• Exercise prompt
Without the images, print every line of the material below exactly as given.

___

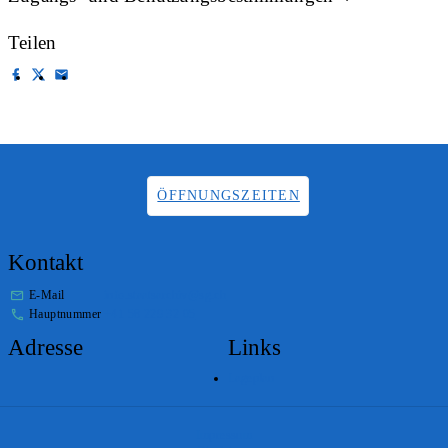
Teilen
ÖFFNUNGSZEITEN
Kontakt
E-Mail
info.staatsarchiv@sg.ch
Hauptnummer
+41 58 229 32 05
Adresse
Links
Lageplan
Impressum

___

• Result
Teilen
ÖFFNUNGSZEITEN
Kontakt
E-Mail
info.staatsarchiv@sg.ch
Hauptnummer
+41 58 229 32 05
Adresse
Links
Lageplan
Impressum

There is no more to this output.